[[ Data records, beginning ]]

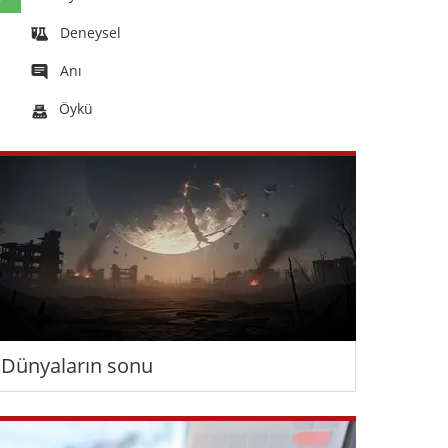
Deneysel
Anı
Öykü
Dünyaların sonu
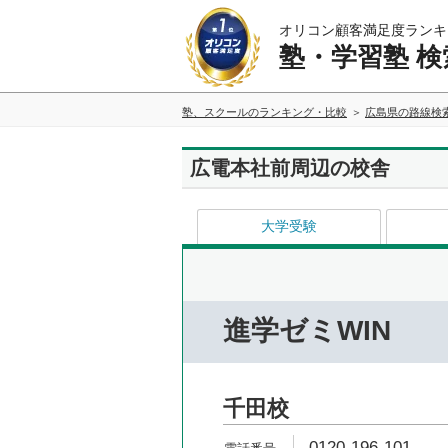
オリコン顧客満足度ランキ
塾・学習塾 検
塾、スクールのランキング・比較
広島県の路線検
広電本社前周辺の校舎
大学受験
進学ゼミWIN
千田校
0120-196-101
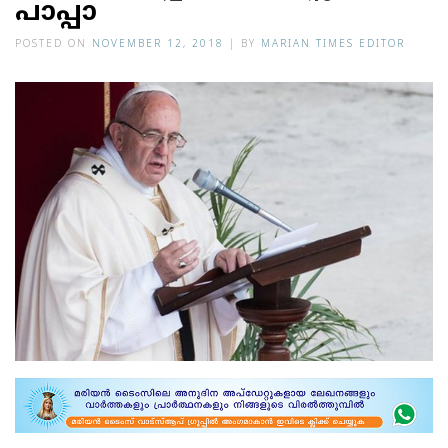
പാപ്പാ
POSTED ON
NOVEMBER 12, 2018
|
BY
MARIAN TIMES EDITOR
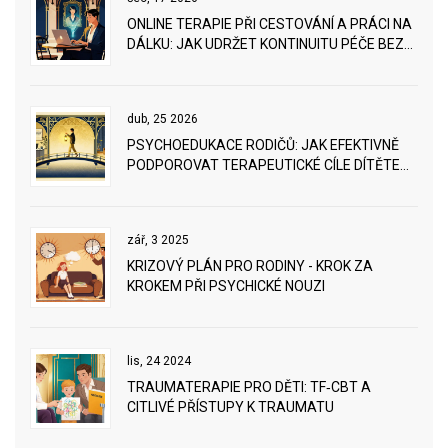
ONLINE TERAPIE PŘI CESTOVÁNÍ A PRÁCI NA
DÁLKU: JAK UDRŽET KONTINUITU PÉČE BEZ
HRANIC
dub, 25 2026
PSYCHOEDUKACE RODIČŮ: JAK EFEKTIVNĚ
PODPOROVAT TERAPEUTICKÉ CÍLE DÍTĚTE
DOMA
zář, 3 2025
KRIZOVÝ PLÁN PRO RODINY - KROK ZA
KROKEM PŘI PSYCHICKÉ NOUZI
lis, 24 2024
TRAUMATERAPIE PRO DĚTI: TF‑CBT A
CITLIVÉ PŘÍSTUPY K TRAUMATU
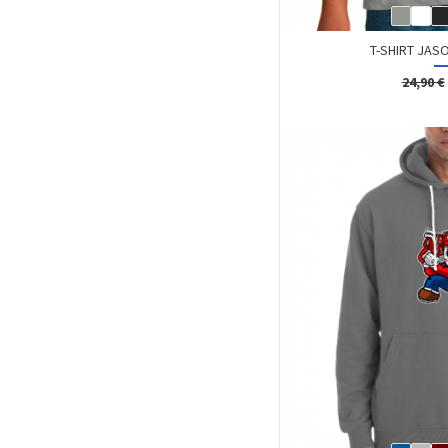
T-SHIRT JASO
24,90 €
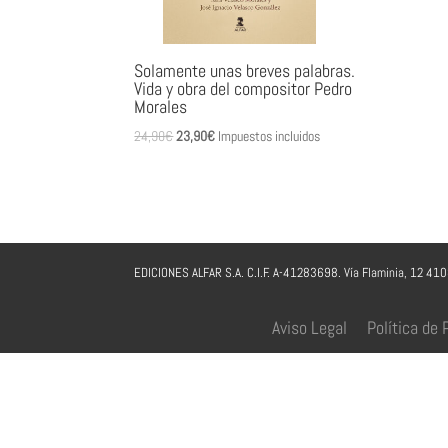
Solamente unas breves palabras.
Vida y obra del compositor Pedro
Morales
El
El
24,90
€
23,90
€
Impuestos incluidos
precio
precio
original
actual
era:
es:
24,90€.
23,90€.
EDICIONES ALFAR S.A. C.I.F. A-41283698. Vía Flaminia, 12 41
Aviso Legal
Política de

[[ Data records, end ]]

• _Exercise brief_: A word-for-word repeat of the lines from the line with "zář, 3 2025" to the last line of the data, both ends included and pictures left out, is all that should appear.

• _Solved problem_:
zář, 3 2025
KRIZOVÝ PLÁN PRO RODINY - KROK ZA
KROKEM PŘI PSYCHICKÉ NOUZI
lis, 24 2024
TRAUMATERAPIE PRO DĚTI: TF‑CBT A
CITLIVÉ PŘÍSTUPY K TRAUMATU
T-SHIRT JASO
24,90 €
Solamente unas breves palabras.
Vida y obra del compositor Pedro
Morales
El
El
24,90
€
23,90
€
Impuestos incluidos
precio
precio
original
actual
era:
es:
24,90€.
23,90€.
EDICIONES ALFAR S.A. C.I.F. A-41283698. Vía Flaminia, 12 41
Aviso Legal
Política de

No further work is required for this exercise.